__Directions__:
The answer must be a single number: the count of lines in the data below that hold the word "电池健康".

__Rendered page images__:
|---|
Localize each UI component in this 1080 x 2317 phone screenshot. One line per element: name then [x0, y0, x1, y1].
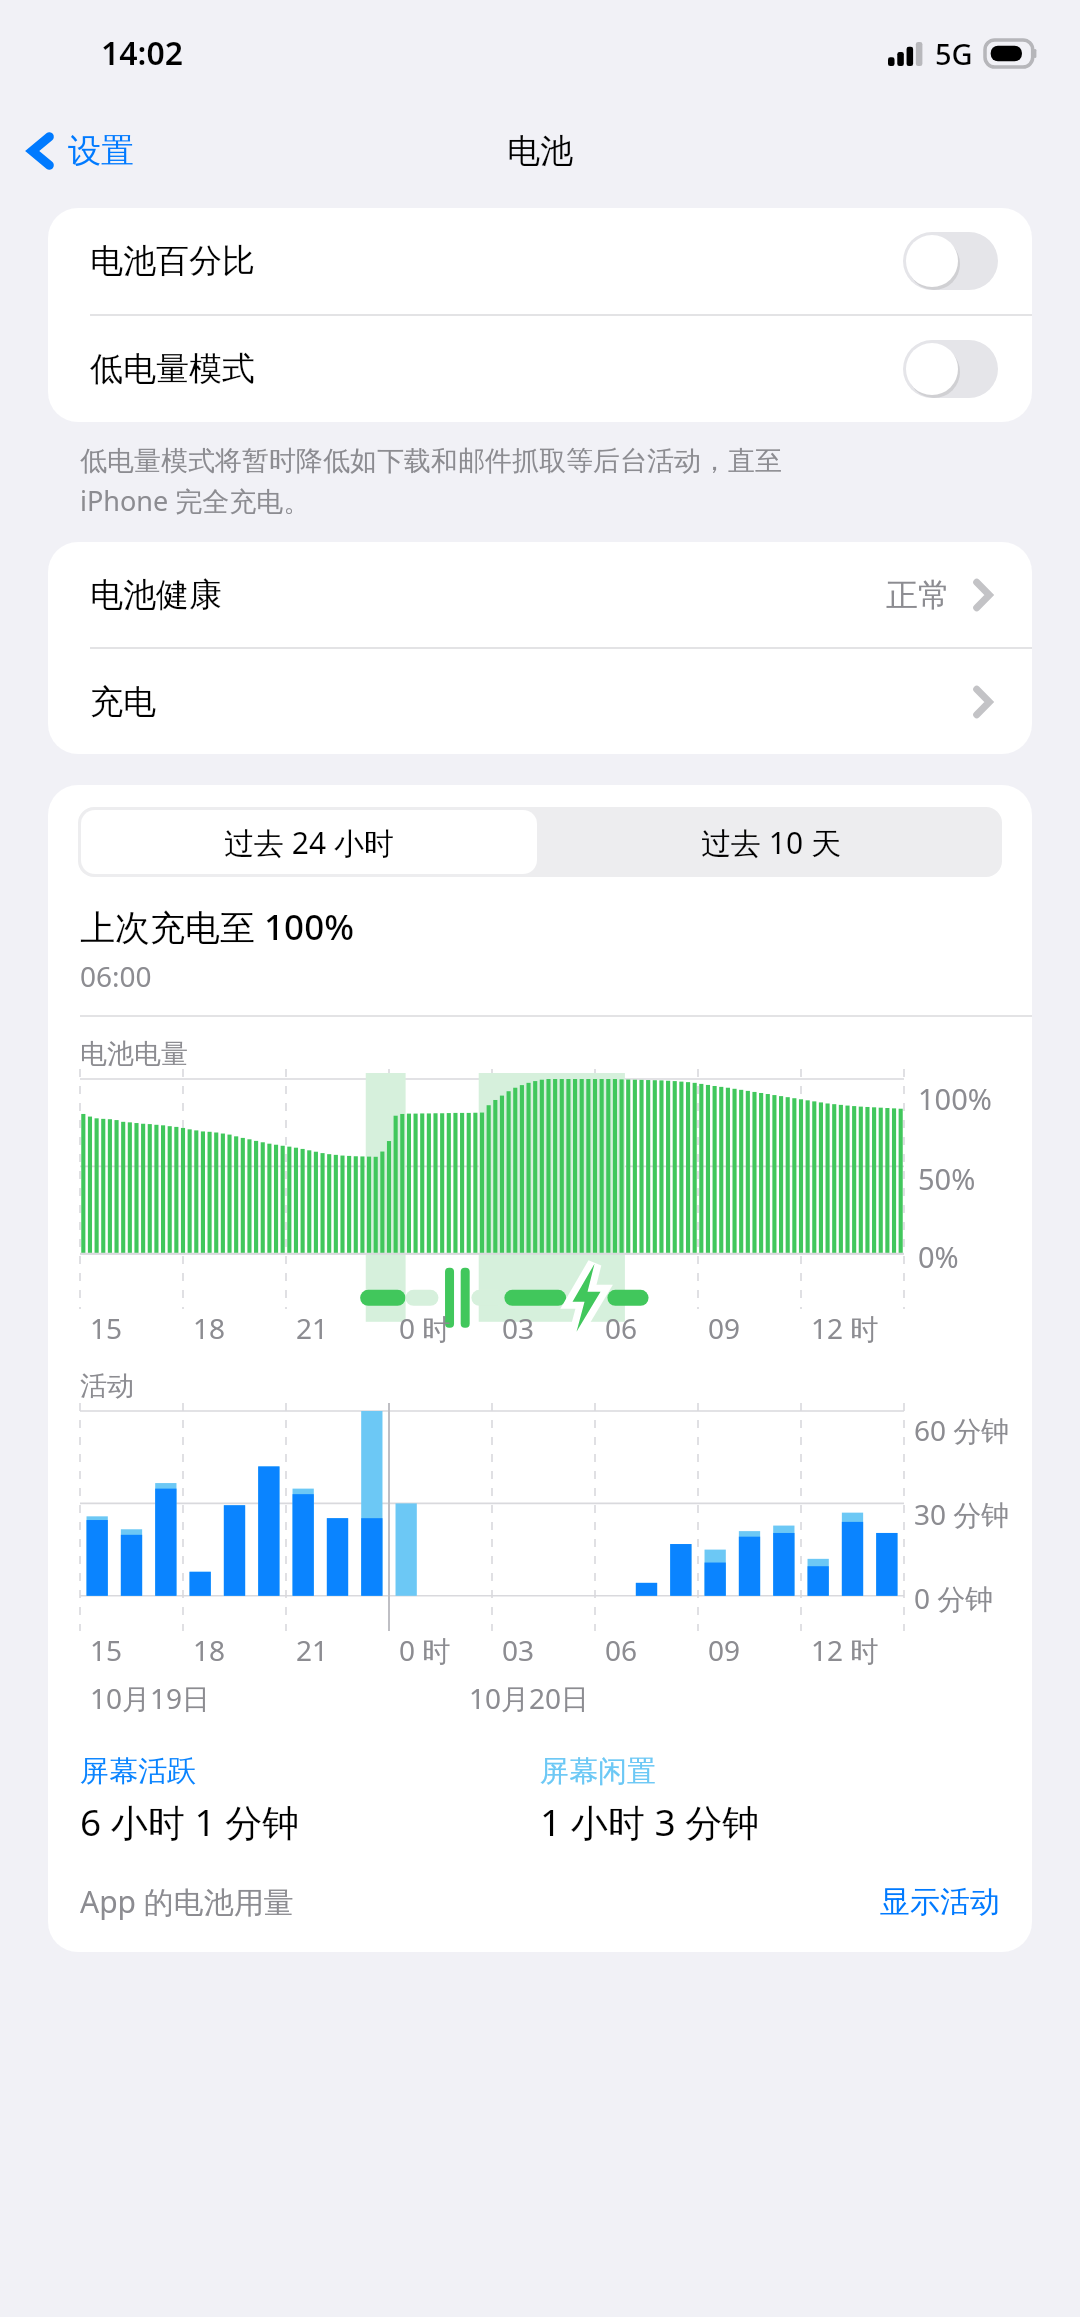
staticText: 正常	[886, 575, 950, 615]
staticText: 03	[502, 1309, 535, 1347]
button[interactable]: 低电量模式	[48, 316, 1032, 422]
staticText: 03	[502, 1631, 535, 1669]
button[interactable]: 电池百分比	[48, 208, 1032, 314]
button[interactable]: 设置	[0, 122, 150, 180]
staticText: 5G	[935, 34, 973, 73]
staticText: 显示活动	[880, 1883, 1000, 1921]
staticText: 12 时	[811, 1309, 879, 1347]
staticText: 09	[708, 1631, 741, 1669]
staticText: 1 小时 3 分钟	[540, 1796, 760, 1847]
staticText: 10月19日	[90, 1679, 211, 1717]
staticText: 屏幕活跃	[80, 1753, 196, 1790]
staticText: 电池电量	[80, 1037, 188, 1071]
staticText: 100%	[918, 1079, 992, 1118]
staticText: 12 时	[811, 1631, 879, 1669]
staticText: 14:02	[101, 31, 184, 75]
button[interactable]: 过去 10 天	[540, 807, 1002, 877]
staticText: 电池健康	[90, 574, 222, 616]
staticText: 屏幕闲置	[540, 1753, 656, 1790]
staticText: 60 分钟	[914, 1411, 1010, 1449]
staticText: 15	[90, 1631, 123, 1669]
staticText: 电池百分比	[90, 240, 255, 282]
button[interactable]: 电池健康	[48, 542, 1032, 647]
button[interactable]: 显示活动	[880, 1883, 1000, 1921]
staticText: 0 时	[399, 1309, 451, 1347]
staticText: 过去 24 小时	[224, 822, 394, 863]
button[interactable]: 低电量模式	[903, 340, 998, 398]
staticText: 21	[296, 1309, 329, 1347]
button[interactable]: 电池百分比	[903, 232, 998, 290]
staticText: 低电量模式	[90, 348, 255, 390]
staticText: 06	[605, 1631, 638, 1669]
staticText: 50%	[918, 1159, 976, 1198]
staticText: 充电	[90, 681, 156, 723]
staticText: 0 时	[399, 1631, 451, 1669]
button[interactable]: 过去 24 小时	[81, 810, 537, 874]
staticText: 0%	[918, 1237, 959, 1276]
staticText: 06:00	[80, 957, 152, 995]
staticText: 09	[708, 1309, 741, 1347]
staticText: 18	[193, 1631, 226, 1669]
staticText: App 的电池用量	[80, 1881, 294, 1922]
staticText: 过去 10 天	[701, 822, 841, 863]
staticText: 10月20日	[469, 1679, 590, 1717]
staticText: 活动	[80, 1369, 134, 1403]
staticText: 电池	[507, 130, 573, 172]
staticText: 设置	[68, 130, 134, 172]
staticText: 6 小时 1 分钟	[80, 1796, 300, 1847]
button[interactable]: 充电	[48, 649, 1032, 754]
staticText: 21	[296, 1631, 329, 1669]
staticText: 30 分钟	[914, 1495, 1010, 1533]
staticText: 上次充电至 100%	[80, 903, 354, 951]
staticText: 0 分钟	[914, 1579, 994, 1617]
staticText: 18	[193, 1309, 226, 1347]
staticText: 06	[605, 1309, 638, 1347]
staticText: 15	[90, 1309, 123, 1347]
staticText: 低电量模式将暂时降低如下载和邮件抓取等后台活动，直至 iPhone 完全充电。	[80, 444, 1032, 519]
|---|
__Your response__:
2